The country saw a 7.4% population increase between 2010 and 2020, the second slowest in U.S. history. The south grew the fastest. The Midwest grew 3.1% this decade.
Local government leaders say every census is important because the numbers shape how much federal money comes back to local programs and how much representation the area gets in Washington, D.C.
The 2020 Census, however, is taking on more significance for the Miami Valley, experts say.
The count comes every 10 years, and this one will show how the region changed in the aftermath of the Great Recession and what happened to people displaced by the Memorial Day tornadoes.
According to a study from the George Washington University, each person not counted in Ohio is a loss of $1,800 per year for the state.
State population counts are used to determine how many seats each state gets in the U.S. House of Representatives. There are 435 seats in the U.S. House based on the changing populations in each state.
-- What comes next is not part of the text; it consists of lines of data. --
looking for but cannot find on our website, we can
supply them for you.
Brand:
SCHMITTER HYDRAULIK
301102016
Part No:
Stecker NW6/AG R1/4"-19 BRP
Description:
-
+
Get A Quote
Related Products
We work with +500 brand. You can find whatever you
The method for dividing up congressional seats has changed repeatedly since the first census in 1790. The current formula, known as “the method of equal proportions,” has been in place for 80 years, according to the Associated Press. Using that method, all 50 states are automatically assigned at least one seat. Numbers called multipliers are calculated and then multiplied against a state’s population. The resulting series of numbers are called “priority values,” which are then ranked. From there, the rest of the congressional seats are assigned to states based on the ranking of their state’s priority values.
The count also helps draw boundaries for congressional, state and local districts.
The data released today will only be state population totals and the number of congressional seats each state gets. More detailed data about race, Hispanic origin and housing at smaller geographic levels will be released no later than Sept. 30, U.S. Secretary of Commerce Gina Raimondo said.